For most of the past decade, investors have been burned by gas. Prices rose as high as $15.78 in 2005, then fell to a 10- year low of $1.902 in 2012. Even as it rebounds this year, it is still the most volatile commodity in the GSCI index, with a reading of 40.4, compared with 46.7 in the prior decade.

Among the casualties of the price swings is the biggest leveraged buyout in history, the $48 billion takeover of Dallas- based Energy Future Holdings Corp., known as TXU Corp. before it was bought in 2007. KKR & Co., TPG Capital LP and Goldman Sachs, who led the deal, took a gamble that rising gas rates would push up power prices and give its nuclear and coal-fired plants a competitive advantage.

As prices fell, earnings declined and the power company struggled under its debt load. Energy Future Holdings this month reported its ninth consecutive quarterly loss as the value of contracts to lock in the price of natural gas declined. The company is seeking to restructure at least $32 billion of debt.

‘Shale Revolution’

Improved technology for extracting gas from shale formations across the U.S. has unlocked record supplies, driving prices lower over the past years. Producers use a technique known as hydraulic fracturing, or fracking, which involves pumping water, sand and chemicals underground to release gas embedded in rock.

The U.S. surpassed Russia as the world’s largest gas producer in 2009, data from BP Plc show. The boom in oil and natural gas output helped the U.S. cut its reliance on imported fuel. The country met 84% of its energy needs in 2012, the most since 1991, Energy Information Administration data show.

“The shale revolution has helped shape the improving economic environment in the U.S., making U.S. natural gas and the U.S. economy the new safe haven,” Goldman’s Currie said in the April 16 report.

Gundlach’s Comparison

U.S. gas output may climb 1% to a record 69.9 billion cubic feet a day this year, according to the EIA. Soaring production and mild weather brought inventories of the fuel to an all-time high of 3.929 trillion cubic feet in November.

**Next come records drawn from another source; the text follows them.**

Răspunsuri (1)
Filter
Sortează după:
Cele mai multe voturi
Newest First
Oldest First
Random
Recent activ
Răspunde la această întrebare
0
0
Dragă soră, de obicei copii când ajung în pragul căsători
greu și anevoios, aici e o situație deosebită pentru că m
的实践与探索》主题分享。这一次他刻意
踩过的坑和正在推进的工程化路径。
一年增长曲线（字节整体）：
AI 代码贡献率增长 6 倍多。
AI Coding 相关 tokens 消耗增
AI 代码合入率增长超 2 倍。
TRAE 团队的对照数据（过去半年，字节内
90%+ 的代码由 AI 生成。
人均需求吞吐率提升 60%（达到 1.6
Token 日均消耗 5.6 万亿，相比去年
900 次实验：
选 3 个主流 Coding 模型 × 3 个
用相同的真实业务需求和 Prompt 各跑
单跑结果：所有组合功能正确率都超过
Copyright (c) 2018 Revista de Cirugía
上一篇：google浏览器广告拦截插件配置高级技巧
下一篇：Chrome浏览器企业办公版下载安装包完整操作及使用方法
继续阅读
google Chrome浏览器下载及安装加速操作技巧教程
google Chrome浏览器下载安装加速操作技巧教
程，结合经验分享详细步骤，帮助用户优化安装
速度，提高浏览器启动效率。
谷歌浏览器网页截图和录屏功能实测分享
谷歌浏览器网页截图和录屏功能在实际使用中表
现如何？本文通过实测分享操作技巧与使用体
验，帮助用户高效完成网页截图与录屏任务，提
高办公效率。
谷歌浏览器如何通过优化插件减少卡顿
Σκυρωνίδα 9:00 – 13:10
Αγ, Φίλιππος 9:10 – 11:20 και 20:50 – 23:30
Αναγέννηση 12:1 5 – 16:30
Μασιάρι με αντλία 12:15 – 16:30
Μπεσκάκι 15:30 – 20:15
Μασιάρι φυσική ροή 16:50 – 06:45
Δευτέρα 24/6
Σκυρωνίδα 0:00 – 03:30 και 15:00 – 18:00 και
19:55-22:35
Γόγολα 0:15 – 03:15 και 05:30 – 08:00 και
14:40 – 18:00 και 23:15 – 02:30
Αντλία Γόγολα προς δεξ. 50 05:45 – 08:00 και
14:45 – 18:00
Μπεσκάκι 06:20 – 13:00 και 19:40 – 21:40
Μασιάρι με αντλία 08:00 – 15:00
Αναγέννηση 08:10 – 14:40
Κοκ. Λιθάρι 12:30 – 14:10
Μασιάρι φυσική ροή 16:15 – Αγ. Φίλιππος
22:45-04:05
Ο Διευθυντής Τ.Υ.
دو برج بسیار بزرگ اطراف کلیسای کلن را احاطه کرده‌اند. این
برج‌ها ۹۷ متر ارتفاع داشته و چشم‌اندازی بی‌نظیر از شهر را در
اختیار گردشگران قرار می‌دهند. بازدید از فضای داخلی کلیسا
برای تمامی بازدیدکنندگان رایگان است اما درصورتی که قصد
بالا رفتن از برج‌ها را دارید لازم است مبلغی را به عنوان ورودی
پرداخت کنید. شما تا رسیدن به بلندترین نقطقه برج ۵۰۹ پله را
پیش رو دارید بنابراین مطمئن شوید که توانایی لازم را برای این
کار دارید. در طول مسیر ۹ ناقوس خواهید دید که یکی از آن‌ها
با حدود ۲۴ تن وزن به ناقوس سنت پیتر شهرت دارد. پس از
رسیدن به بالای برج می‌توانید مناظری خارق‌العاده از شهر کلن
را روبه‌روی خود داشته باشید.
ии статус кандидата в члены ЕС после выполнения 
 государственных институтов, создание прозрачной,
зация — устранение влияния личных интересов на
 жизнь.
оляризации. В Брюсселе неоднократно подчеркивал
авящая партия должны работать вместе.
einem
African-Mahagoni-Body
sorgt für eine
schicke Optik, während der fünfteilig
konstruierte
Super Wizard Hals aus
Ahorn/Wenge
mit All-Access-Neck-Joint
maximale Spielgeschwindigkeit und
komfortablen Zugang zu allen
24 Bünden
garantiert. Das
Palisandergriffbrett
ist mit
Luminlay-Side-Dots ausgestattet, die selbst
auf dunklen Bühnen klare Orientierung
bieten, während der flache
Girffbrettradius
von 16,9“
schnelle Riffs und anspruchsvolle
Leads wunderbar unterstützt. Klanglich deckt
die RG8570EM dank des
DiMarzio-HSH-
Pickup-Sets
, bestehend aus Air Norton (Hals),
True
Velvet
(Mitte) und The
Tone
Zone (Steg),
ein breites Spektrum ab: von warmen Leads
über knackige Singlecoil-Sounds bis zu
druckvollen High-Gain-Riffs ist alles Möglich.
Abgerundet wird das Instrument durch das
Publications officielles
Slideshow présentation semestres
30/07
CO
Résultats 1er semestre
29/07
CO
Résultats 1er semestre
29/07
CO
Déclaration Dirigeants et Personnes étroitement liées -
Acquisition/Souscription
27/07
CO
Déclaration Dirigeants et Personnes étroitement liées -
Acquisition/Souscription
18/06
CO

By April of last year, prices had dropped so low that Jeffrey Gundlach, the top performing bond-fund manager, compared it with gold in 1997, before the surge in the metal’s price. As 1997 ended, spot gold traded at its lowest price since 1979. The precious metal retreated 21% for the year and posted losses in each of the next three years. Since then, the price has risen more than fivefold, gaining for 12 straight calendar years.

The low price of gas and ample supply have fueled demand from industrial consumers and electricity generators. Consumption of the fuel by industrial users, including chemical companies and aluminum plants, increased 4.3% in February from a year earlier to 22.2 billion cubic feet a day, the most since February 2004, according to the most recent data from the EIA, the Energy Department’s statistical arm. Demand rose 2% from January, the seventh consecutive monthly increase.